Kontaktloses Bezahlen bringt Probleme mit sich - zum Beispiel beim Thema Sicherheit. Im Februar gab PayPal zu, dass bei einigen Kunden, die Google Pay nutzen, unautorisierte Abbuchungen auftauchten. Das Problem sei schnell behoben worden und die Geschädigten hätten ihr Geld zurückbekommen.
Dennoch: "Die Datennutzung ist schon ein kritischer Punkt", sagt Jürgen Moormann, Professor für Bank- und Prozessmanagement an der Frankfurt School of Finance & Management. Allerdings hätten alle technischen Lösungen Lücken. Hacker könnten immer auf Systeme zugreifen, auch in anderen Bereichen. Die Bargeldauszahlung an Geldautomaten sei ebenfalls nicht immer sicher.

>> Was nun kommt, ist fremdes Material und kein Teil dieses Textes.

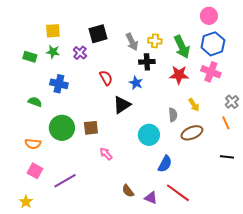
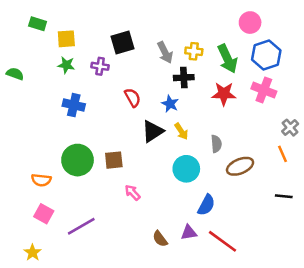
pink circle: (209, 16) -> (250, 23), moved
purple cross: (80, 53) -> (100, 66), turned -32
green rectangle: (30, 57) -> (38, 24), moved
green semicircle: (35, 102) -> (15, 74), moved
yellow arrow: (194, 105) -> (181, 131), moved
purple triangle: (151, 198) -> (189, 233), moved, turned -32

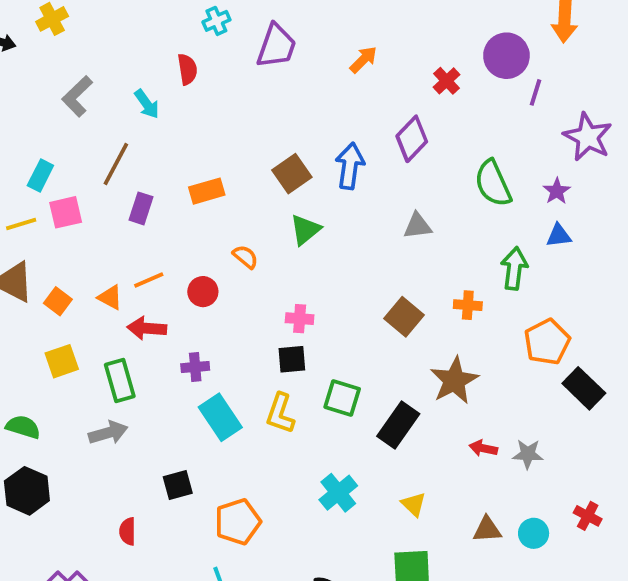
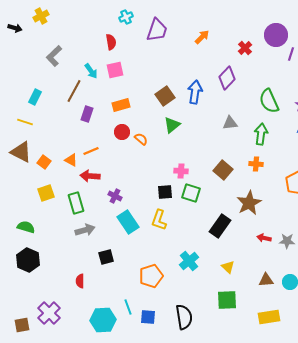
cyan arrow: (147, 104) -> (91, 71), moved
pink square: (66, 212) -> (115, 70), moved
yellow line: (21, 224) -> (25, 122), turned 35
green arrow: (514, 268) -> (261, 134), moved
red circle: (203, 292) -> (122, 132), moved
pink cross: (300, 319) -> (181, 171), moved
purple cross: (195, 367) -> (115, 196), turned 32
green square: (342, 398) -> (191, 193), moved
gray arrow: (108, 433) -> (85, 230), moved
orange pentagon: (238, 522) -> (151, 276), moved

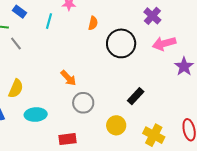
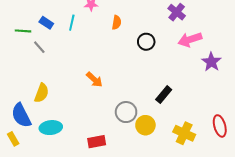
blue rectangle: (19, 12) -> (46, 23), moved
black circle: (121, 43) -> (146, 42), size x0.6
gray circle: (83, 103) -> (126, 112), moved
cyan ellipse: (36, 115) -> (51, 128), moved

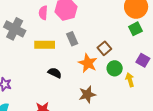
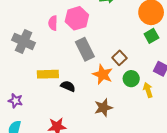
gray rectangle: (72, 39) -> (85, 49), size x1.5
yellow rectangle: (45, 45) -> (48, 74), moved

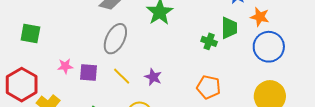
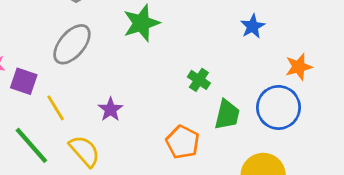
orange star: (260, 17) -> (299, 67), moved, turned 30
green trapezoid: (229, 28) -> (227, 115), moved
yellow line: (122, 76) -> (56, 108), moved

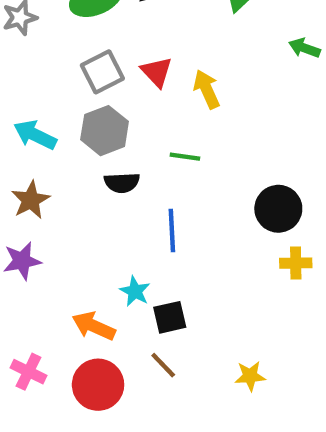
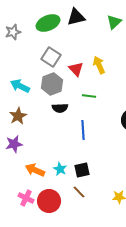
gray square: (102, 72) -> (51, 57), turned -30
red triangle: (157, 72) -> (76, 69), moved
cyan star: (135, 291) -> (60, 169), moved
orange arrow: (94, 326) -> (35, 170), moved
pink cross: (29, 372) -> (26, 198), moved

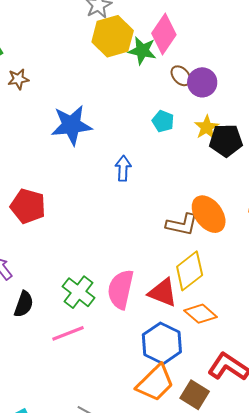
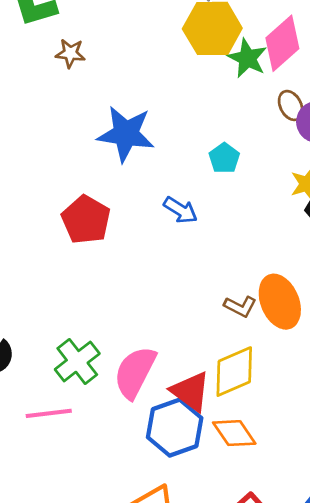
cyan pentagon: (163, 121) -> (224, 158), moved
blue arrow: (123, 168) -> (180, 210), turned 105
red pentagon: (28, 206) -> (86, 220), moved
brown L-shape: (182, 225) -> (240, 306), size x0.7
blue hexagon: (162, 343) -> (175, 428), moved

Jürgen Moormann, Experte für digitale Bezahlvorgänge
"Das Kartensystem in Deutschland ist hochgradig effizient", so Moormann. Auch er erwarte einen gigantischen Schub in diesem Jahr. Doch er weist auf weitere Schwierigkeiten hin: Die Menschen hätten weniger Kontrolle. "Man zieht die Karte drüber und weg ist das Geld", meint der Experte. Gerade für jüngere oder ärmere Menschen sei das nicht gerade vorteilhaft.
Außerdem würden einige Kundengruppen ohne Girocard oder Smartphone ausgeschlossen werden. Im Prinzip spreche auch nichts gegen Bares: "Das Bargeld wird trotz Corona für die nächsten zehn Jahre erhalten bleiben - aus guten Gründen."